WORK ORDER
Omit the pictures and return exactly the stretch of the material below from the line with "ook.com/events/2026176208159647" through the line with "break even on".

==== SUPPLIED DATA ====

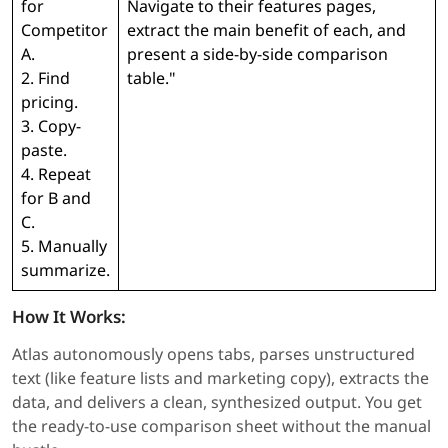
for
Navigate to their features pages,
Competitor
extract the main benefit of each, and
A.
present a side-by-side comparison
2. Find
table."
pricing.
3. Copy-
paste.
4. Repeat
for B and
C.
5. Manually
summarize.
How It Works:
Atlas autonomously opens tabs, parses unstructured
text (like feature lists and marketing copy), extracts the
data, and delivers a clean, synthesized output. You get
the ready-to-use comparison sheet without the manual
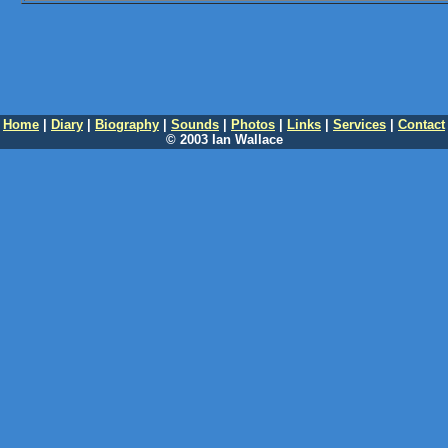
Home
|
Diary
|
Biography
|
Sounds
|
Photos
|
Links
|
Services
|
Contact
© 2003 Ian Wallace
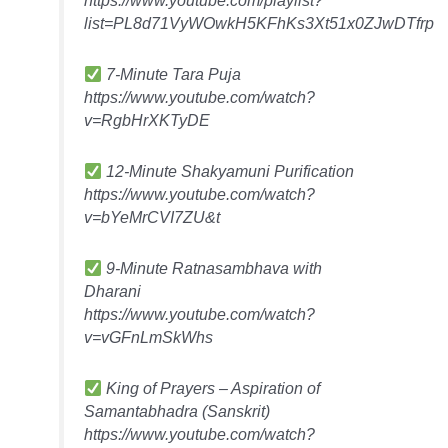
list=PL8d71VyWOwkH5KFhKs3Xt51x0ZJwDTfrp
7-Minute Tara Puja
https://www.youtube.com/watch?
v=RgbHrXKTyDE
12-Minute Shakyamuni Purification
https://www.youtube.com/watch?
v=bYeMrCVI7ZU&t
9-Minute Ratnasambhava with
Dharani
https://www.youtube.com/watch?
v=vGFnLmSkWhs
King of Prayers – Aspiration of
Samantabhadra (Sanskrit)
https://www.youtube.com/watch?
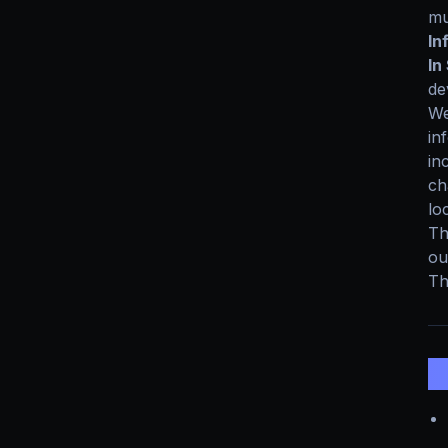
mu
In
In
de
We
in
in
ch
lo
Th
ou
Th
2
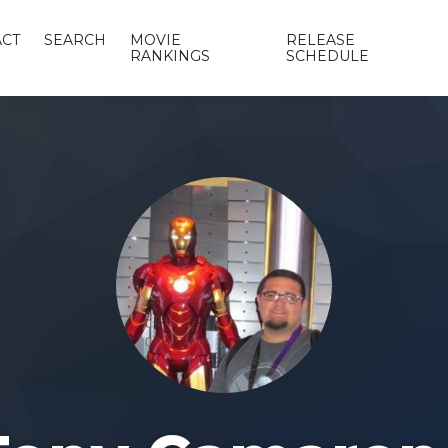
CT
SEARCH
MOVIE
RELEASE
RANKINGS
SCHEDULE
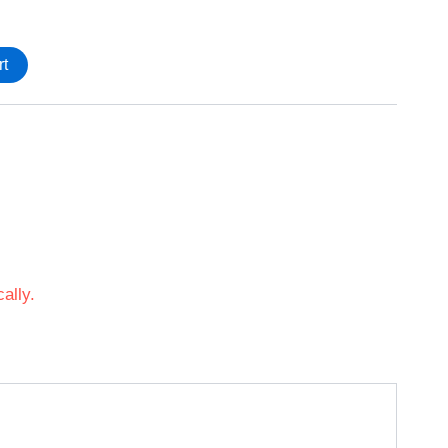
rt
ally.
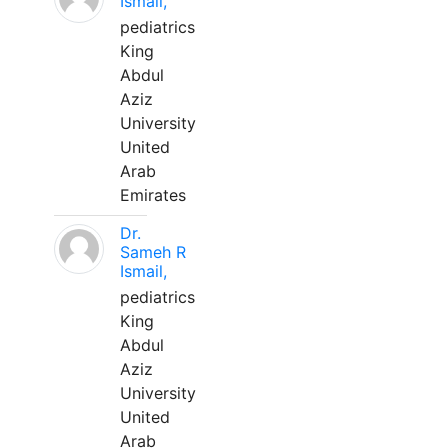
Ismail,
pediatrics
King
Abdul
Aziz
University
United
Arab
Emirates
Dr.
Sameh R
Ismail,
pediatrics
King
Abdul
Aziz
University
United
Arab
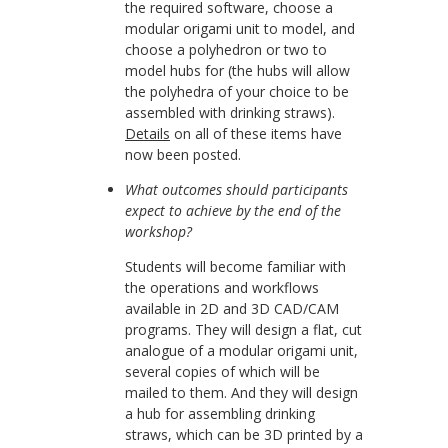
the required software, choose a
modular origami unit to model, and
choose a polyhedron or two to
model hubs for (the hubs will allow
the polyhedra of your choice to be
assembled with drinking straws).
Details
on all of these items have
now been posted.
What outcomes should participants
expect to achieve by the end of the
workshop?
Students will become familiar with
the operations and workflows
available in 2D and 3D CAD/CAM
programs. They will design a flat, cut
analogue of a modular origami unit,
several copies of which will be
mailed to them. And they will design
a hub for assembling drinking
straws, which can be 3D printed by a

====
==== SUPPLIED DATA ====

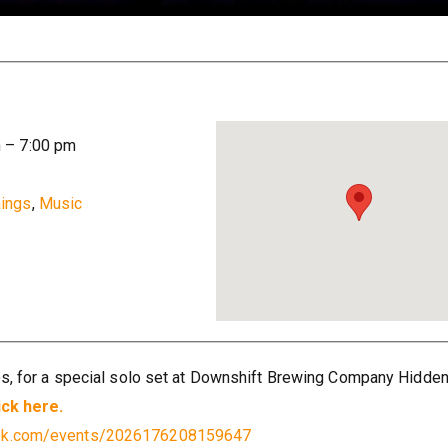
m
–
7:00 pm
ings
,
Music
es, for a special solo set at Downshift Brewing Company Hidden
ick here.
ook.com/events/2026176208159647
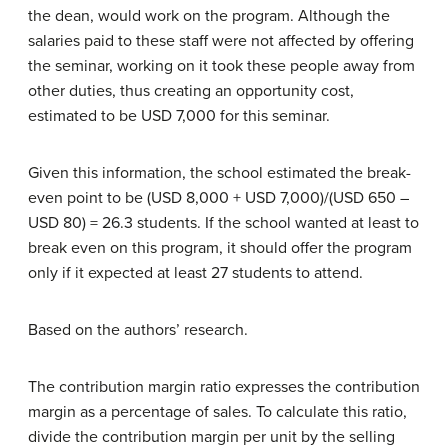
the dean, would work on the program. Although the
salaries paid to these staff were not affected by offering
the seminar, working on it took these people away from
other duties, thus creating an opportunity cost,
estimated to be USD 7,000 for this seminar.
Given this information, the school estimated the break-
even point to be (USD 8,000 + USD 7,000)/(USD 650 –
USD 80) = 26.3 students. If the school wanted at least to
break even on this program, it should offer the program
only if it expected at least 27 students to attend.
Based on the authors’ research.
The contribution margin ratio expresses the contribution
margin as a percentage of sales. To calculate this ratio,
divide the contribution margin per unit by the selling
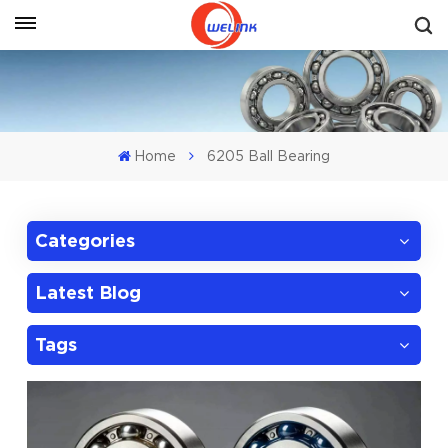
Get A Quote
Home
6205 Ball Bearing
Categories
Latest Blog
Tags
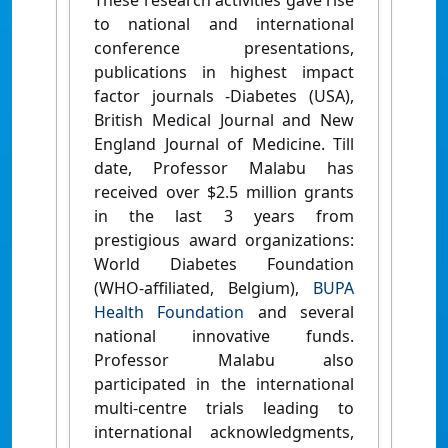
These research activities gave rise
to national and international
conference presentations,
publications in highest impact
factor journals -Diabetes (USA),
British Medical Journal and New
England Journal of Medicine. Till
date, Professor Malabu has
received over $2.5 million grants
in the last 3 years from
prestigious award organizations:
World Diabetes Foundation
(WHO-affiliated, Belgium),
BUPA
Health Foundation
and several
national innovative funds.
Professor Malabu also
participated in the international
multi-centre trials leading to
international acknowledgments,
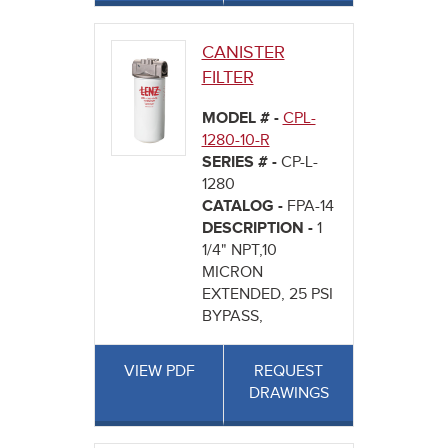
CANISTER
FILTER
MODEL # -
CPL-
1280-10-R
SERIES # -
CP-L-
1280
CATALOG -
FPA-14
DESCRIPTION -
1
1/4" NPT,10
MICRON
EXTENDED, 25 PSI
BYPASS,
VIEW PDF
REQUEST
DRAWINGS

====

THE COMPLETED TASK
ook.com/events/2026176208159647
the dean, would work on the program. Although the
salaries paid to these staff were not affected by offering
the seminar, working on it took these people away from
other duties, thus creating an opportunity cost,
estimated to be USD 7,000 for this seminar.
Given this information, the school estimated the break-
even point to be (USD 8,000 + USD 7,000)/(USD 650 –
USD 80) = 26.3 students. If the school wanted at least to
break even on this program, it should offer the program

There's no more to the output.